REQUIRED ACTION
Where an entry below contains an image, skip the image and reproduce the rest exactly.

*** RECORDS PROVIDED Section Begins ***

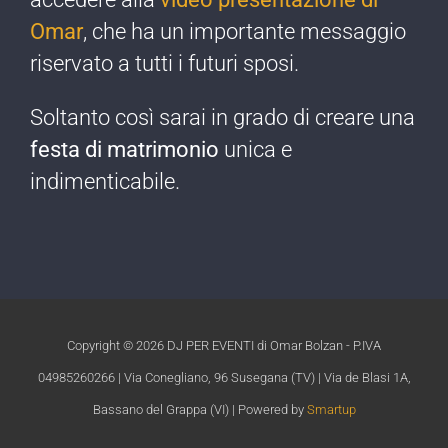
Omar
, che ha un importante messaggio
riservato a tutti i futuri sposi.
Soltanto così sarai in grado di creare una
festa di matrimonio
unica e
indimenticabile.​
Copyright ©
2026 DJ PER EVENTI di Omar Bolzan - P.IVA
04985260266 | Via Conegliano, 96 Susegana (TV) | Via de Blasi 1A,
Bassano del Grappa (VI) | Powered by
Smartup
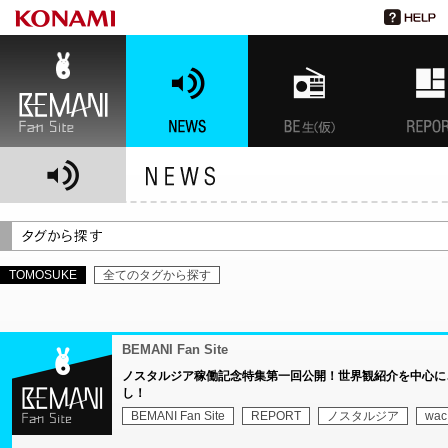
BEMANI Fan Site
NEWS
BEMANI生放送(仮)
特集
TOMOSUKE
全てのタグから探す
BEMANI Fan Site
ノスタルジア稼働記念特集第一回公開！世界観紹介を中心に、
し！
BEMANI Fan Site
REPORT
ノスタルジア
wac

*** RECORDS PROVIDED Section Ends ***

OUTPUT FOR THIS EXERCISE
Omar
, che ha un importante messaggio
riservato a tutti i futuri sposi.
Soltanto così sarai in grado di creare una
festa di matrimonio
unica e
indimenticabile.​
Copyright ©
2026 DJ PER EVENTI di Omar Bolzan - P.IVA
04985260266 | Via Conegliano, 96 Susegana (TV) | Via de Blasi 1A,
Bassano del Grappa (VI) | Powered by
Smartup
BEMANI Fan Site
NEWS
BEMANI生放送(仮)
特集
TOMOSUKE
全てのタグから探す
BEMANI Fan Site
ノスタルジア稼働記念特集第一回公開！世界観紹介を中心に、
し！
BEMANI Fan Site
REPORT
ノスタルジア
wac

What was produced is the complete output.